» **REQUIREMENT**
Give back every record word for word, keeping the pictures out.
GIVEN RECORDS section start
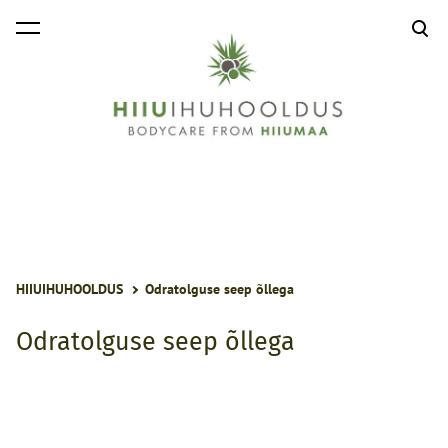
lisati ostukorvi.
Vaata ostukorvi
HIIUIHUHOOLDUS
Odratolguse seep õllega
Odratolguse seep õllega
GIVEN RECORDS section end
» **THE ANSWER**
lisati ostukorvi.
Vaata ostukorvi
HIIUIHUHOOLDUS
Odratolguse seep õllega
Odratolguse seep õllega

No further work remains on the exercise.